One restriction cracks down on “earnings stripping,” which involves a foreign company loading a new U.S. subsidiary with debt. This reduces the subsidiary’s taxable income in the U.S., since interest payments on that debt become tax deductible, according to the liberal-leaning think tank Economic Policy Institute. Profits funneled into the new parent company are then taxed at the lower rate in the foreign country.
But Pfizer was planning to take advantage of another loophole closed by the new regulations. Under the previous rules, Pfizer structured its deal with Botox-maker Allergan so that its shareholders would own 56 percent of the newly merged Irish company — just below the 60 percent threshold the Treasury set in 2014, according to Americans for Tax Fairness. Although there are many ways in which firms candrastically lower the U.S. corporate tax rate, it is still among the highest in the developed world. Pfizer could have avoided paying an estimated $35 billion in U.S. taxes by merging with Allergan: The company planned to funnel the more than $150 billion it has stashed in 151 overseas subsidiaries to its new parent company in a tax dodge known as a “hopscotch loan.”
Allergan is already a hodgepodge of formerly American companies. The firm, now headquartered in Dublin, successfully has merged with three other U.S. corporations in smaller inversion deals over the last three years.

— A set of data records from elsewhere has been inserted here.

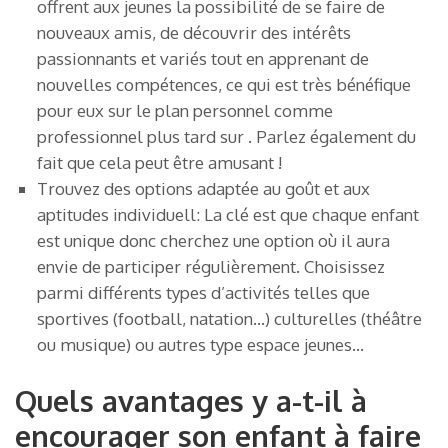
offrent aux jeunes la possibilité de se faire de
nouveaux amis, de découvrir des intérêts
passionnants et variés tout en apprenant de
nouvelles compétences, ce qui est très bénéfique
pour eux sur le plan personnel comme
professionnel plus tard sur . Parlez également du
fait que cela peut être amusant !
Trouvez des options adaptée au goût et aux
aptitudes individuell: La clé est que chaque enfant
est unique donc cherchez une option où il aura
envie de participer régulièrement. Choisissez
parmi différents types d’activités telles que
sportives (football, natation…) culturelles (théâtre
ou musique) ou autres type espace jeunes…
Quels avantages y a-t-il à
encourager son enfant à faire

Had Pfizer gone through with the merger under the new regulations, its shareholders would have owned about 70 percent of the new company, according to an analysis by Americans for Tax Fairness.

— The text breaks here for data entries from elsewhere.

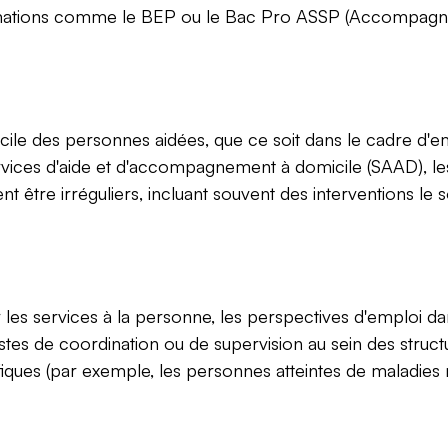
s formations comme le BEP ou le Bac Pro ASSP (Accompagn
cile des personnes aidées, que ce soit dans le cadre d'emp
vices d'aide et d'accompagnement à domicile (SAAD), les 
 être irréguliers, incluant souvent des interventions le so
es services à la personne, les perspectives d'emploi dan
es de coordination ou de supervision au sein des structur
ques (par exemple, les personnes atteintes de maladies 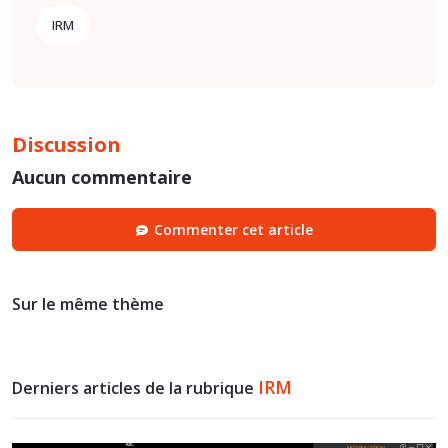
IRM
Discussion
Aucun commentaire
Commenter cet article
Sur le même thème
IRM
Derniers articles de la rubrique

“The Treasury’s regulatory actions continue to provide temporary fixes, which will help reduce the short-term erosion of the U.S. corporate tax base,” Hunter Blair, budget analyst at the Economic Policy Institute, wrote in a blog post. “They deserve credit for using the limited tools available to them in the most robust way to slow this erosion.”
The new regulatory action could go further. One way the Treasury could curb earnings stripping, for instance, is by reclassifying a U.S. subsidiary’s debt as equity.
“Given their limited toolbox, the Treasury was able to apply this reclassification to shareholder dividends and economically similar transactions,” Blair wrote. “However, the proposed regulations do not apply to related-party debt incurred for business investment.”
Legislation passed by Congress may be the only way to stem the flow of U.S. companies moving their headquarters out of the country. But political gridlock caused by vitriolic partisanship dims the prospects of such a bill. Republicans this week were quick to criticize the new Treasury rules, but conservative commentary site Newsmax noted that they lack their own proposals.
“A more effective approach here would be for legislators to look at why this is happening, what incentives exist in our current tax code that are driving this move, and then look to change and reform the tax code,” said Kyle Pomerleau, economist and director of federal projects at the nonprofit Tax Foundation.
“Because there’s been a significant amount of gridlock in the legislative process, which is ultimately how you should deal with issues like this, Treasury has pursued a sort of ad hoc approach to tax policy,” he added.
Such a move wouldn’t be unprecedented.
Facing a similar exodus of companies leaving the United Kingdom for low-tax havens like Ireland, Luxembourg or the Netherlands, the U.K. government implemented a series of corporate tax reforms in 2008.
It worked. The total number of U.K. corporations grew to 1.1 million in 2012, and is expected to overtake the U.S. by 2017, according Tax Foundation forecasts. The U.K. now already raises more corporate tax revenue than the U.S.
In 2014, Pfizer aggressively tried to buy British rival AstraZeneca in a $119 billion bid to fall under the U.K.’s reformed tax code. If Congress fails to enact real reform anytime soon, it may well try again.